Dans cet esprit, ils ont adopté, à leur séance du 14 février, une résolution prévoyant que l'allocution annuelle du recteur, traditionnellement livrée à l'automne, serait suivie d'un débat qui pourra se traduire par l'adoption de principes généraux.

Cette position, votée à l'unanimité, faisait suite à une discussion amorcée par Jean Portugais sur le rôle des principales instances de l'Université et plus particulièrement de l'AU. «Les instances doivent elles-mêmes réfléchir et contribuer à la réflexion. Pour qu'elles jouent leur rôle, il doit y avoir une appropriation collective par tous les membres des grands projets, ce qui est plus qu'une simple approbation.» Une partie de la discussion s'est poursuivie sur l'«élément emblématique» que constitue la déclaration annuelle du recteur, au cours de laquelle le dirigeant de l'établissement fait part de ses perceptions quant à l'avenir.

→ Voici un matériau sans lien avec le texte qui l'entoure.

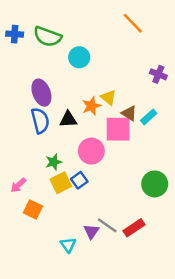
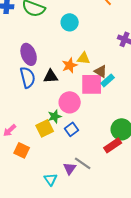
cyan circle: (79, 57) -> (70, 22), moved
yellow triangle: (108, 97) -> (84, 58), turned -32
cyan rectangle: (149, 117) -> (108, 80), moved
green star: (54, 162) -> (55, 116), moved
blue square: (79, 180) -> (72, 129), moved
red rectangle: (134, 228) -> (113, 145), moved

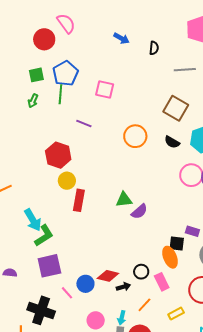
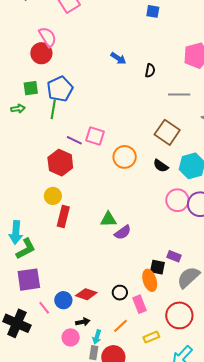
pink semicircle: (66, 23) -> (48, 37), moved
pink square: (105, 90) -> (95, 136), moved
green arrow: (33, 101) -> (18, 109), moved, turned -128
red hexagon: (58, 155) -> (60, 163), moved
cyan arrow: (33, 220) -> (16, 232), turned 30
black arrow: (123, 287) -> (83, 322), moved

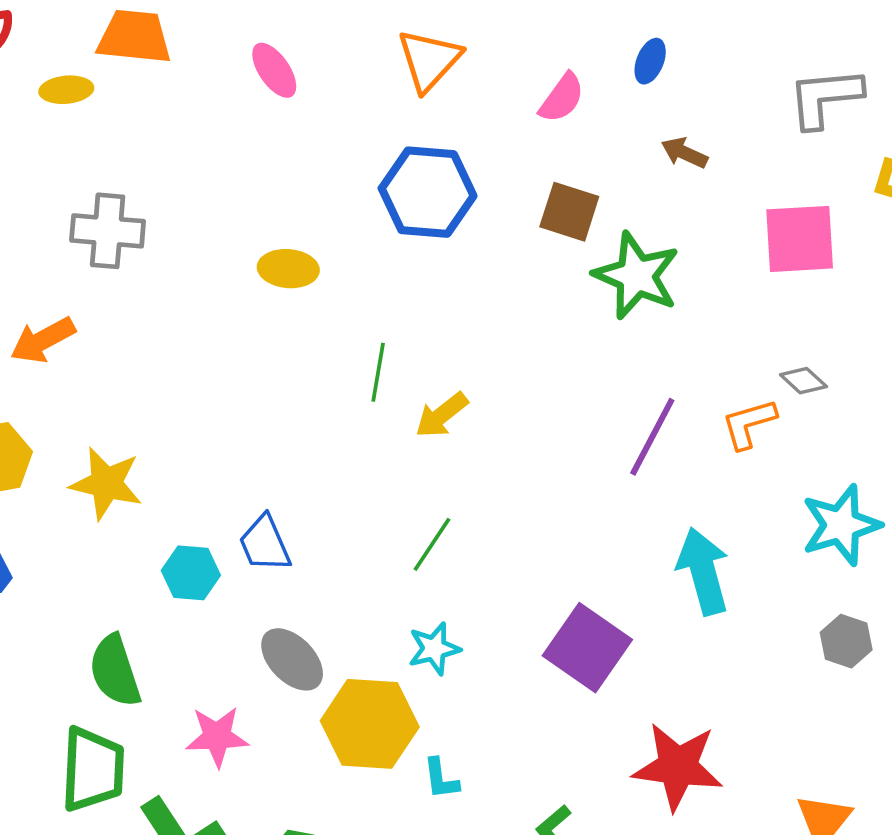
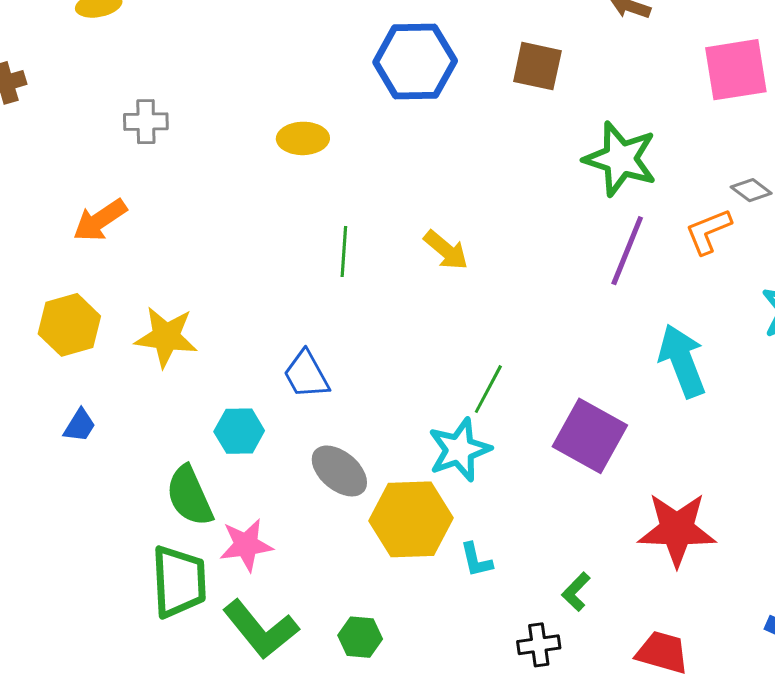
gray cross: (108, 231) -> (146, 122), size x0.7
green star: (636, 276) -> (620, 159), moved
green line: (378, 372) -> (344, 251), moved
yellow arrow: (442, 415) -> (446, 250), turned -96
green line: (432, 544) -> (488, 389), moved
cyan hexagon: (191, 573) -> (239, 431), moved
cyan star: (434, 649) -> (459, 450), size x1.4
pink star: (217, 737) -> (246, 545), moved

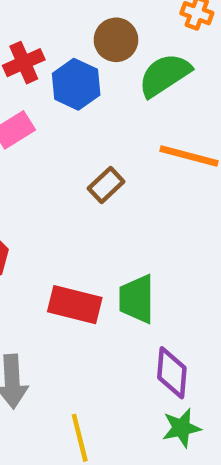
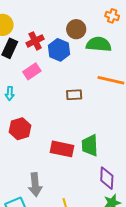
green semicircle: (165, 75) -> (99, 44), turned 40
brown rectangle: (106, 185) -> (74, 95), turned 42

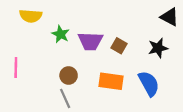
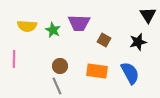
yellow semicircle: (31, 16) -> (27, 26), moved
black triangle: (169, 17) -> (148, 15), turned 30
purple trapezoid: (90, 41) -> (79, 23), moved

Le recteur, Guy Breton, a justement souligné que l'AU était en effet un lieu charnière pour favoriser l'adhésion de la communauté relativement aux perspectives de développement de l'Université que lui-même promeut, mais il a souligné que l'Assemblée n'était pas toute la communauté (des membres avaient déploré que le recteur, l'automne dernier, ait prononcé son allocution annuelle non pas devant l'AU mais devant la communauté dans son ensemble).

Mais surtout le recteur a senti le besoin de rappeler qu'en tant que leadeur de l'Université, c'est à lui qu'il revenait d'apporter des idées, des pistes, une vision, lesquelles sont par la suite discutées, voire améliorées. «Ensemble, nous pouvons bonifier les grandes orientations», a-t-il dit.

Le recteur estime que l'AU et la direction n'ont pas encore trouvé l'équilibre idéal.

Pour Pierre Simonet, un des plus anciens membres de l'AU, le lien de confiance se renforcera à travers les échanges. À son avis, il ne fait aucun doute que «l'Assemblée universitaire doit se prononcer sur les grandes orientations. Mais doit-elle se lancer dans l'opérationalisation? Non.»

États financiers

L'Assemblée universitaire a également pris connaissance, au cours de cette 527e séance, des états financiers de l'établissement pour l'année 2009-2010, qui étaient présentés par le directeur général des services financiers, Matthew Nowakowski. Principal fait saillant de cette présentation: le déficit de fonctionnement au 31 mai 2010 s'établissait à 4,8 M$, soit 10,1 M$ de moins que le déficit de 14,9 M$ prévu initialement dans le budget.

Les dépenses additionnelles, comme la hausse des cotisations au Régime de retraite et le financement des grands projets technologiques, ont été largement compensées par une hausse des revenus attribuable en bonne partie à l'augmentation de l'effectif étudiant et à des taux d'intérêt historiquement bas.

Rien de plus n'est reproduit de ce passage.